What CUs can learn from Sarah Silverman

If you haven’t seen the latest Sarah Silverman video about moving her money to a credit union, you might be living under a rock. I’ve seen almost as many social media posts and reposts about #bankexit as political posts.

Okay, that might be an exaggeration. There’s still far more political posts in my social media. And of course the video and the entire #bankexit movement has political overtones to it as well. The #bankexit movement started in connection with the Dakota Access Pipeline (DAPL) standoff, targeting big banks (Wells Fargo, Chase, Bank of America and Citigroup) since they were primary funding sources for the pipeline. Plenty of ordinary people supported the protest by the Standing Rock Sioux, encouraged by a combination of grassroots activism and left-leaning celebrities/media.

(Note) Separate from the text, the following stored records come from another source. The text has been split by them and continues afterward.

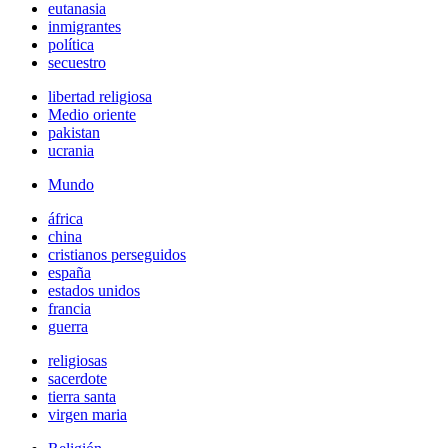
eutanasia
inmigrantes
política
secuestro
libertad religiosa
Medio oriente
pakistan
ucrania
Mundo
áfrica
china
cristianos perseguidos
españa
estados unidos
francia
guerra
religiosas
sacerdote
tierra santa
virgen maria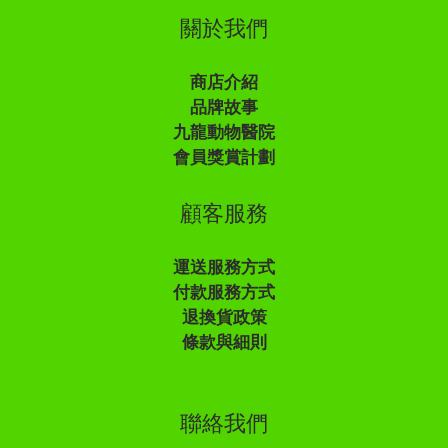
關於我們
商店介紹
品牌故事
九龍動物醫院
會員獎賞計劃
顧客服務
運送服務方式
付款服務方式
退換貨政策
條款與細則
聯絡我們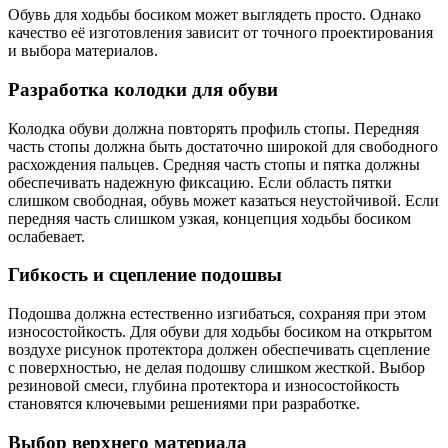
Обувь для ходьбы босиком может выглядеть просто. Однако
качество её изготовления зависит от точного проектирования
и выбора материалов.
Разработка колодки для обуви
Колодка обуви должна повторять профиль стопы. Передняя
часть стопы должна быть достаточно широкой для свободного
расхождения пальцев. Средняя часть стопы и пятка должны
обеспечивать надежную фиксацию. Если область пятки
слишком свободная, обувь может казаться неустойчивой. Если
передняя часть слишком узкая, концепция ходьбы босиком
ослабевает.
Гибкость и сцепление подошвы
Подошва должна естественно изгибаться, сохраняя при этом
износостойкость. Для обуви для ходьбы босиком на открытом
воздухе рисунок протектора должен обеспечивать сцепление
с поверхностью, не делая подошву слишком жесткой. Выбор
резиновой смеси, глубина протектора и износостойкость
становятся ключевыми решениями при разработке.
Выбор верхнего материала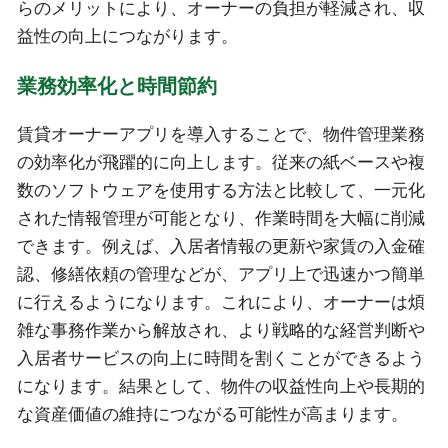
らのメリットにより、オーナーの負担が軽減され、収
益性の向上につながります。
業務効率化と時間節約
賃貸オーナーアプリを導入することで、物件管理業務
の効率化が飛躍的に向上します。従来の紙ベースや複
数のソフトウェアを使用する方法と比較して、一元化
された情報管理が可能となり、作業時間を大幅に削減
できます。例えば、入居者情報の更新や家賃の入金確
認、修繕依頼の管理などが、アプリ上で迅速かつ簡単
に行えるようになります。これにより、オーナーは煩
雑な事務作業から解放され、より戦略的な経営判断や
入居者サービスの向上に時間を割くことができるよう
になります。結果として、物件の収益性向上や長期的
な資産価値の維持につながる可能性が高まります。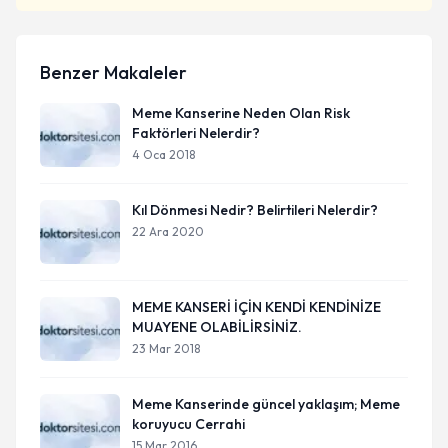
Benzer Makaleler
Meme Kanserine Neden Olan Risk
Faktörleri Nelerdir?
4 Oca 2018
Kıl Dönmesi Nedir? Belirtileri Nelerdir?
22 Ara 2020
MEME KANSERİ İÇİN KENDİ KENDİNİZE
MUAYENE OLABİLİRSİNİZ.
23 Mar 2018
Meme Kanserinde güncel yaklaşım; Meme
koruyucu Cerrahi
15 Mar 2016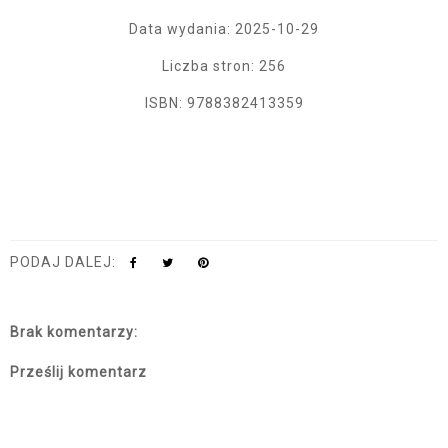
Data wydania: 2025-10-29
Liczba stron: 256
ISBN: 9788382413359
PODAJ DALEJ:
Brak komentarzy:
Prześlij komentarz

BUT, regardless of how you lean politically, there are plenty of take aways for everyone here (plus a potential membership boost for credit unions):

Unexpected allies are a gift. Sure, Sarah Silverman isn’t always G-rated in her delivery, but she gets the basics right about credit unions, and she connects with an audience that CUs also need to connect with — younger people that make decisions based on what they see as the right thing to do. So, flag it as PG-13 if you have to when you share it, but embrace the gift.

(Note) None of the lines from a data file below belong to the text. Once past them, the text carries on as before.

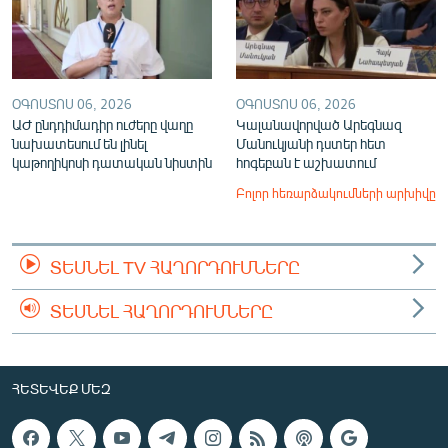
ՕԳՈՍՏՈՍ 06, 2026
ՕԳՈՍՏՈՍ 06, 2026
ԱԺ ընդդիմադիր ուժերը վաղը
Կալանավորված Արեգնազ
նախատեսում են լինել
Մանուկյանի դստեր հետ
կաթողիկոսի դատական նիստին
հոգեբան է աշխատում
Բոլոր հեռարձակումների արխիվը
ՏԵՍՆԵԼ TV ՀԱՂՈՐԴՈՒՄՆԵՐԸ
ՏԵՍՆԵԼ ՀԱՂՈՐԴՈՒՄՆԵՐԸ
ՀԵՏԵՎԵՔ ՄԵԶ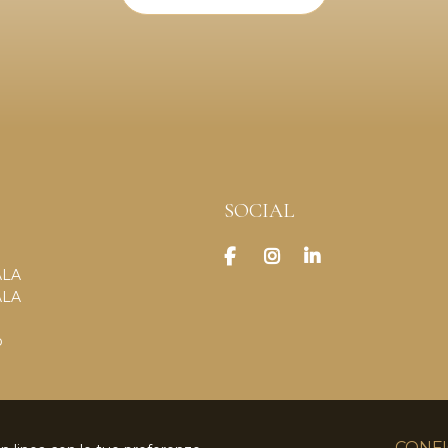
SOCIAL
ALA
ALA
o
CONFI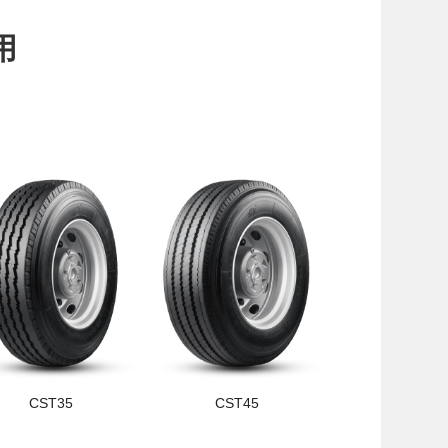
用
CST35
CST45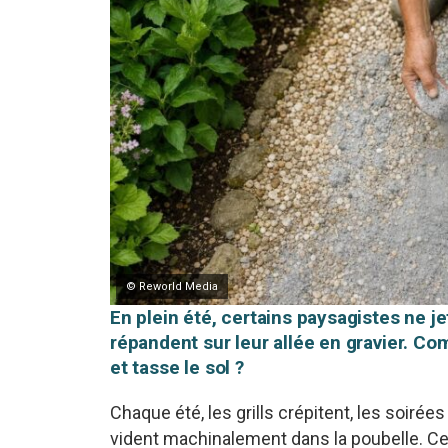
© Reworld Media
En plein été, certains paysagistes ne j
répandent sur leur allée en gravier. Co
et tasse le sol ?
Chaque été, les grills crépitent, les soirée
vident machinalement dans la poubelle. Ce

Video is better at explaining things. Let’s face it, it takes a minimum of 2-3 sentences to describe what a credit union is and does, and by the time you start the second sentence your listener has already glazed over. Now, wrap that explanation into a video, where a viewer expects to be led to a big reveal, and everything is easier to understand.

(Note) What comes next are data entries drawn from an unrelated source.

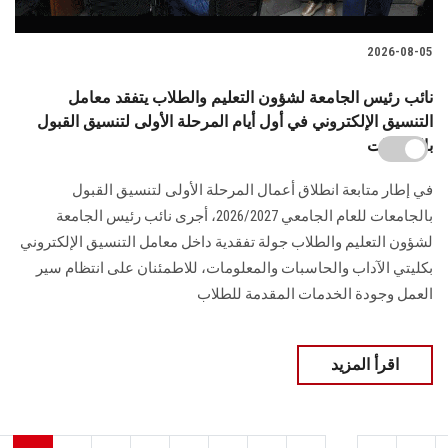
2026-08-05
نائب رئيس الجامعة لشؤون التعليم والطلاب يتفقد معامل
التنسيق الإلكتروني في أول أيام المرحلة الأولى لتنسيق القبول
بالجامعات
في إطار متابعة انطلاق أعمال المرحلة الأولى لتنسيق القبول
بالجامعات للعام الجامعي 2026/2027، أجرى نائب رئيس الجامعة
لشؤون التعليم والطلاب جولة تفقدية داخل معامل التنسيق الإلكتروني
بكليتي الآداب والحاسبات والمعلومات، للاطمئنان على انتظام سير
العمل وجودة الخدمات المقدمة للطلاب
اقرأ المزيد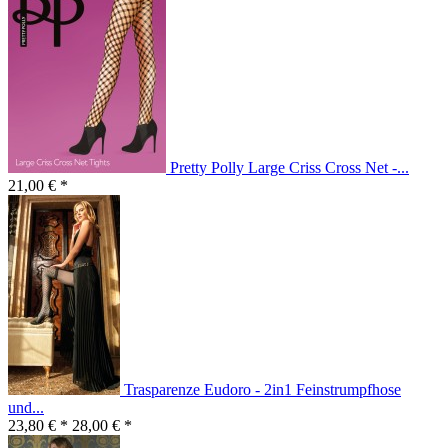
Pretty Polly Large Criss Cross Net -...
21,00 € *
Trasparenze Eudoro - 2in1 Feinstrumpfhose
und...
23,80 € *
28,00 € *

Video is better when it is personal. Online video consumption has been growing by around 20% for the last two years. But no one wants to listen to an anonymous talking head behind a desk. By bringing in a recognizable face (Silverman), adding graphics for emphasis, then actively promoting it online, a personal story becomes a teachable moment.

Besides, if you get good at it, you can always monetize it. There are companies such as this one that allow you to add your content to a website, then use their system to promote, syndicate, track, collect comments, sell subscriptions or merchandise, make money from ads, even allow fans to create memes based on your content. Isn’t capitalism grand?